5. The method of any of claims 1-4, wherein prior to the master device sending a first pass-through message to the second slave device, the method further comprises:

the master device obtains the screen resolution of the second slave device;

the master device determines a cursor sensitivity conversion rate of the second slave device according to the screen resolution of the master device and the screen resolution of the second slave device, wherein the cursor sensitivity conversion rate is positively correlated with a second ratio, and the second ratio is a ratio of the screen resolution of the second slave device to the screen resolution of the master device;

After the master device sends the first traverse message to the second slave device, the method further includes:

the main device receives first displacement data of the cursor from the input device;

the main equipment determines second displacement data according to the first displacement data and the cursor sensitivity conversion rate, wherein the second displacement data is equal to the product of the first displacement data and the cursor sensitivity conversion rate;

the master device transmits the second displacement data to the second slave device.

6. The method of claim 5, wherein the master device obtaining a screen resolution of the second slave device comprises:

the master device obtains the screen size of the second slave device from a response message of a second connection request, wherein the second connection request is a connection request sent by the master device to the second slave device.

7. The method of any of claims 1 to 6, wherein the master device determining a current position of a cursor comprises:

the master device sends third displacement data of the cursor to the first slave device, wherein the third displacement data is used for determining the current position by the first slave device;

The master device receiving current location information from the first slave device, the current location information indicating the current location;

and the master device determines the current position according to the current position information.

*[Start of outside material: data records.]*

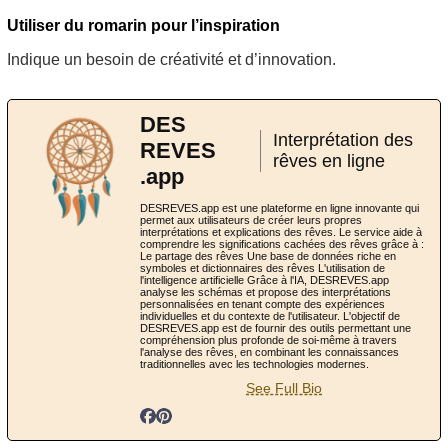
Utiliser du romarin pour l’inspiration
Indique un besoin de créativité et d’innovation.
DES
Interprétation des
REVES
rêves en ligne
.app
DESREVES.app est une plateforme en ligne innovante qui
permet aux utilisateurs de créer leurs propres
interprétations et explications des rêves. Le service aide à
comprendre les significations cachées des rêves grâce à :
Le partage des rêves Une base de données riche en
symboles et dictionnaires des rêves L'utilisation de
l'intelligence artificielle Grâce à l'IA, DESREVES.app
analyse les schémas et propose des interprétations
personnalisées en tenant compte des expériences
individuelles et du contexte de l'utilisateur. L'objectif de
DESREVES.app est de fournir des outils permettant une
compréhension plus profonde de soi-même à travers
l'analyse des rêves, en combinant les connaissances
traditionnelles avec les technologies modernes.
See Full Bio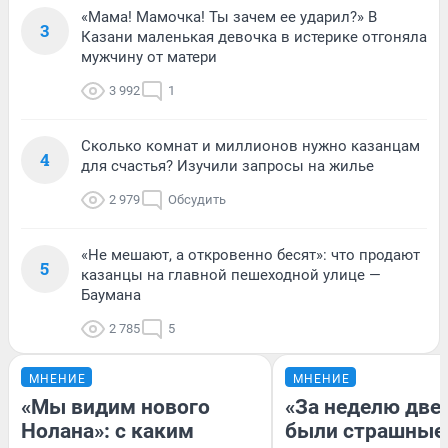
«Мама! Мамочка! Ты зачем ее ударил?» В
3
Казани маленькая девочка в истерике отгоняла
мужчину от матери
3 992
1
Сколько комнат и миллионов нужно казанцам
4
для счастья? Изучили запросы на жилье
2 979
Обсудить
«Не мешают, а откровенно бесят»: что продают
5
казанцы на главной пешеходной улице —
Баумана
2 785
5
МНЕНИЕ
МНЕНИЕ
«Мы видим нового
«За неделю две
Нолана»: с каким
были страшные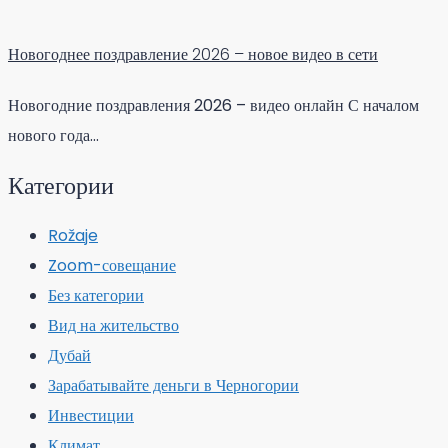
Новогоднее поздравление 2026 – новое видео в сети
Новогодние поздравления 2026 – видео онлайн С началом
нового года…
Категории
Rožaje
Zoom-совещание
Без категории
Вид на жительство
Дубай
Зарабатывайте деньги в Черногории
Инвестиции
Климат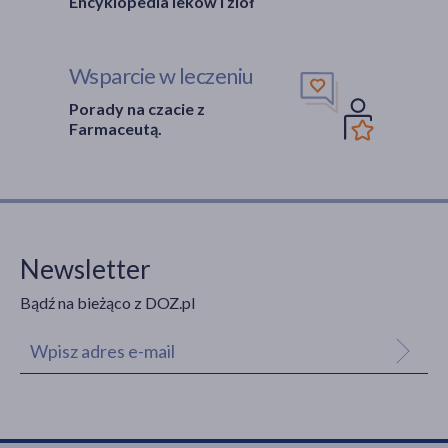
Encyklopedia leków i ziół
Wsparcie w leczeniu
Porady na czacie z
Farmaceutą.
Newsletter
Bądź na bieżąco z DOZ.pl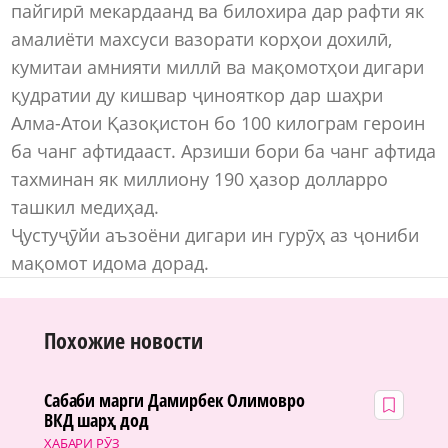
пайгирӣ мекардаанд ва билохира дар рафти як
амалиёти махсуси вазорати корҳои дохилӣ,
кумитаи амнияти миллӣ ва мақомотҳои дигари
қудратии ду кишвар ҷинояткор дар шаҳри
Алма-Атои Қазоқистон бо 100 килограм героин
ба чанг афтидааст. Арзиши бори ба чанг афтида
тахминан як миллиону 190 ҳазор долларро
ташкил медиҳад.
Ҷустуҷӯйи аъзоёни дигари ин гурӯҳ аз ҷониби
мақомот идома дорад.
Похожие новости
Сабаби марги Дамирбек Олимовро
ВКД шарҳ дод
ХАБАРИ РӮЗ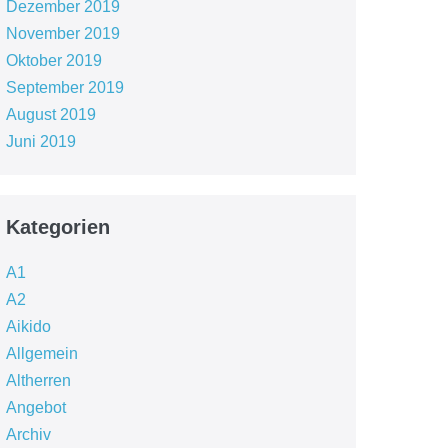
Dezember 2019
November 2019
Oktober 2019
September 2019
August 2019
Juni 2019
Kategorien
A1
A2
Aikido
Allgemein
Altherren
Angebot
Archiv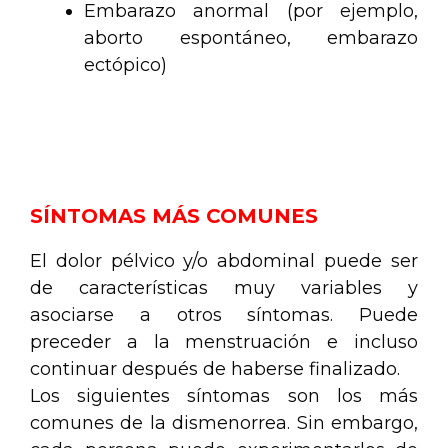
Embarazo anormal (por ejemplo,
aborto espontáneo, embarazo
ectópico)
.
.
SÍNTOMAS MÁS COMUNES
El dolor pélvico y/o abdominal puede ser
de características muy variables y
asociarse a otros síntomas. Puede
preceder a la menstruación e incluso
continuar después de haberse finalizado.
Los siguientes síntomas son los más
comunes de la dismenorrea. Sin embargo,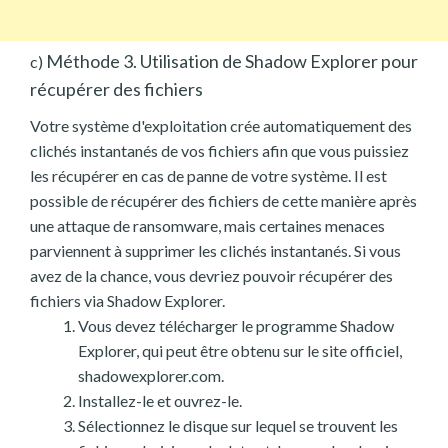
Méthode 3. Utilisation de Shadow Explorer pour
c)
récupérer des fichiers
Votre système d'exploitation crée automatiquement des
clichés instantanés de vos fichiers afin que vous puissiez
les récupérer en cas de panne de votre système. Il est
possible de récupérer des fichiers de cette manière après
une attaque de ransomware, mais certaines menaces
parviennent à supprimer les clichés instantanés. Si vous
avez de la chance, vous devriez pouvoir récupérer des
fichiers via Shadow Explorer.
Vous devez télécharger le programme Shadow
Explorer, qui peut être obtenu sur le site officiel,
shadowexplorer.com.
Installez-le et ouvrez-le.
Sélectionnez le disque sur lequel se trouvent les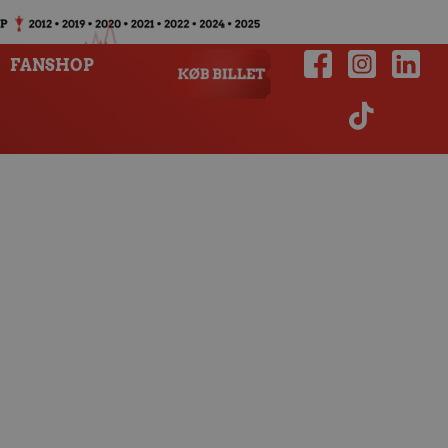
FANSHOP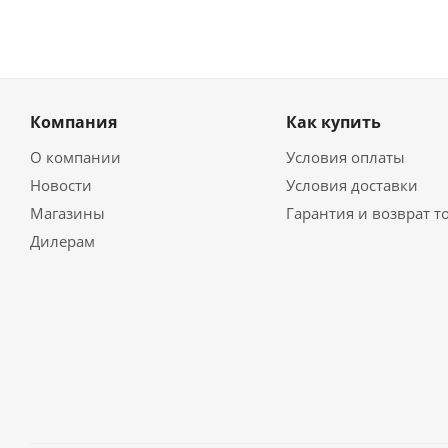
Компания
Как купить
О компании
Условия оплаты
Новости
Условия доставки
Магазины
Гарантия и возврат т
Дилерам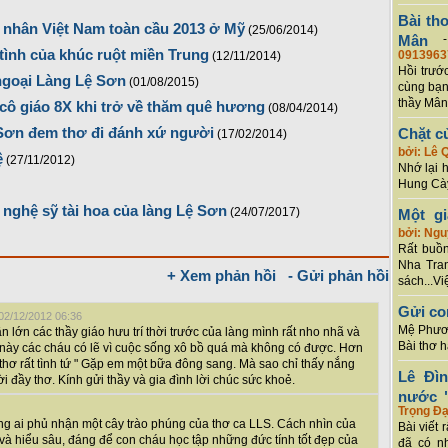
Bài th
 nhân Việt Nam toàn cầu 2013 ở Mỹ
(25/06/2014)
Mân
tình của khúc ruột miền Trung
0913963
(12/11/2014)
Hồi trướ
ngoại Làng Lệ Sơn
(01/08/2015)
cùng bạn
thầy Mân
cô giáo 8X khi trở về thăm quê hương
(08/04/2014)
Sơn đem thơ đi đánh xứ người
Chặt c
(17/02/2014)
bởi: Lê 
ệ
(27/11/2012)
Nhớ lại 
Hung Cày
nghệ sỹ tài hoa của làng Lệ Sơn
(24/07/2017)
Một g
bởi: Ng
Rất buồn
Nha Tran
+ Xem phản hồi
- Gửi phản hồi
sách...Vi
Gửi co
 02/12/2012 06:36
Mệ Phươn
 lớn các thầy giáo hưu trí thời trước của làng mình rất nho nhã và
Bài thơ 
 này các cháu có lẽ vì cuộc sống xô bồ quá mà không có được. Hơn
thơ rất tình tứ " Gặp em một bữa đông sang. Mà sao chỉ thấy nắng
Lê Đì
 đầy thơ. Kính gửi thầy và gia đình lời chúc sức khoẻ.
nước "
Trọng Đạ
g ai phủ nhận một cây trào phúng của thơ ca LLS. Cách nhìn của
Bài viết 
và hiểu sâu, đáng để con cháu học tập những đức tính tốt đẹp của
đã có n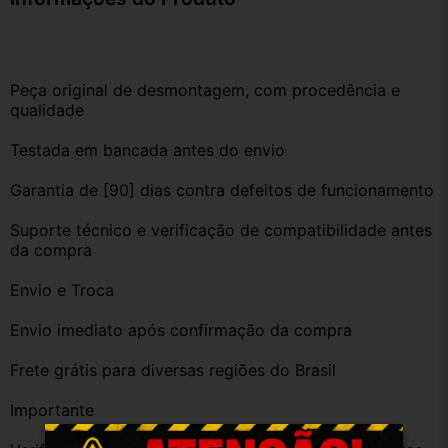
Peça original de desmontagem, com procedência e 
qualidade
Testada em bancada antes do envio
Garantia de [90] dias contra defeitos de funcionamento
Suporte técnico e verificação de compatibilidade antes 
da compra
Envio e Troca
Envio imediato após confirmação da compra
Frete grátis para diversas regiões do Brasil
Importante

8. The method according to any one of claims 1 to 7, further comprising:

after the cursor traverses to the second slave device, the master device determines not to send displacement data of the cursor to the first slave device.

9. The method according to any one of claims 1 to 8, further comprising:

the master device sends fourth displacement data of the cursor to the second slave device, wherein the fourth displacement data is used for the first slave device to determine the position of the cursor on the second slave device;

when the position of the cursor on the second slave device is positioned in the screen edge area of the second slave device, the master device determines whether adjacent slave devices exist in the cursor moving direction of the second slave device according to the relative positions of all devices in the system;

when the first slave device exists in the cursor moving direction of the second slave device, and when the cursor reaches the boundary of the second slave device, the master device sends a second crossing message to the first slave device, wherein the second crossing message comprises position information of an initial position after the cursor crosses from the second slave device to the first slave device.

10. An apparatus for cursor traversal, comprising a processor and a memory, the processor and the memory coupled, the memory for storing a computer program that, when executed by the processor, causes the apparatus to perform the method of any one of claims 1-9.

11. A computer readable storage medium, characterized in that the computer readable storage medium stores a computer program, which when executed by a processor causes an apparatus comprising the processor to perform the method of any one of claims 1 to 9.